Closed knobo closed 8 years ago
Now I have tried this on FreeBSD on a virtual machine on my laptop, and I have the same problem there. And FreeBSD uses the kqueue backend for libev as OS X does.
I tried with lev:+EVBACKEND-SELECT+
still same problem. Not sure if I used it in the right place.
EDIT: And now I also tried lev:+EVBACKEND-POLL+. Still the same.
;; File: woo-20160318-git/src/ev/event-loop.lisp
(defmacro with-event-loop ((&key enable-fork cleanup-fn) &body body)

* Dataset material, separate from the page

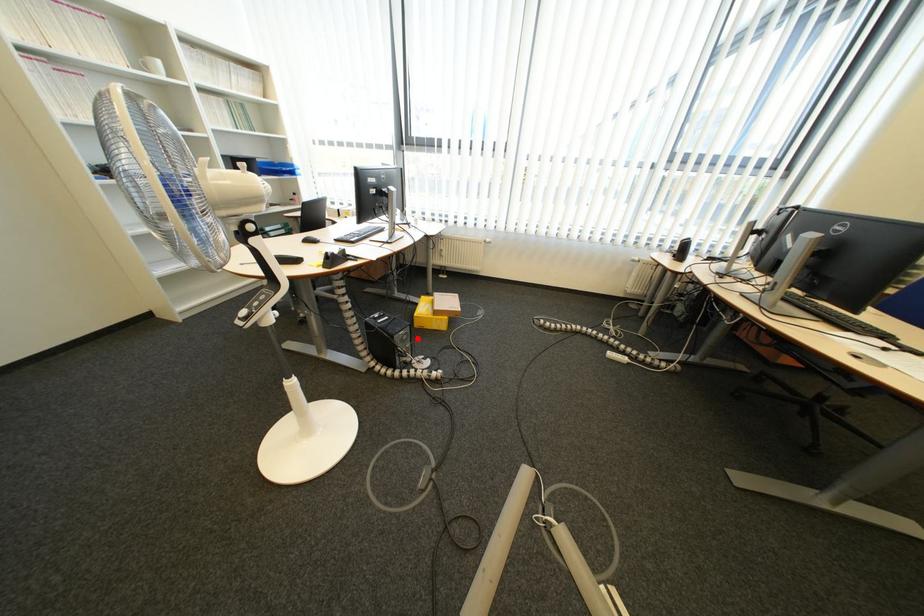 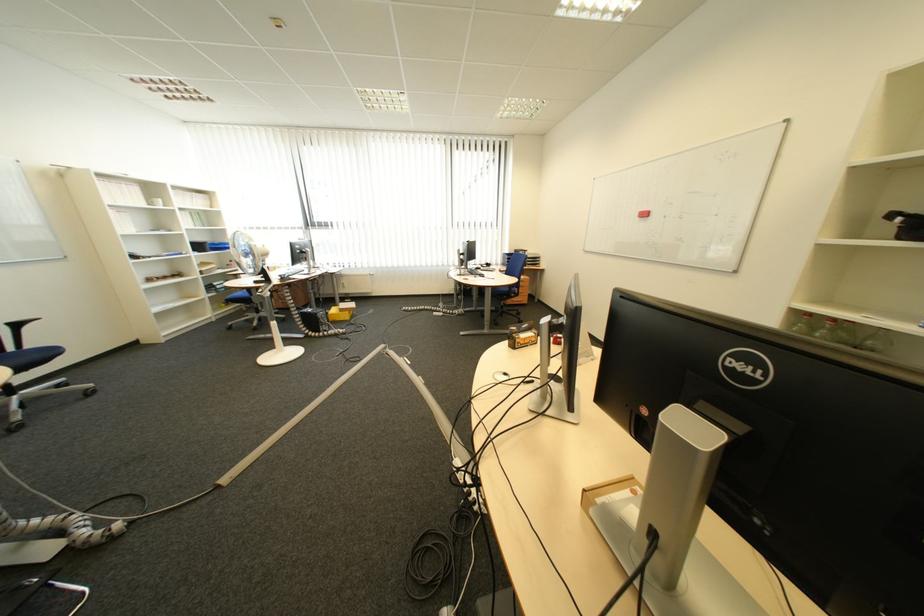 Where in the second image is the point corresponding to the highlighted location from the first image?

(335, 317)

`(let ((*evloop* (lev:ev-loop-new (+ lev:+EVBACKEND-SELECT+
(if ,enable-fork
lev:+EVFLAG-FORKCHECK+
0))))
(*callbacks* (make-hash-table :test 'eql))
(*data-registry* (make-hash-table :test 'eql))
(*input-buffer* (make-static-vector *buffer-size*)))
(unwind-protect (progn
,@body
(lev:ev-run *evloop* 0))
(let ((close-socket-fn (intern #.(string :close-socket) (find-package #.(string :woo.ev.socket)))))
(maphash (lambda (fd socket)
(declare (ignore fd))
(funcall close-socket-fn socket))
*data-registry*))
,@(when cleanup-fn
`((funcall ,cleanup-fn)))
(free-static-vector *input-buffer*)
(cffi:foreign-free *evloop*))))
I believe the fix is something like this:
--- woo-20160318-git/src/ev/tcp.lisp 2016-05-25 11:27:28.727523260 +0200
+++ woo-20160318-git/src/ev/tcp.lisp.fix 2016-05-25 11:27:26.799516499 +0200
@@ -110,7 +110,6 @@
(return))
(otherwise
(setf (socket-last-activity socket) (lev:ev-now *evloop*))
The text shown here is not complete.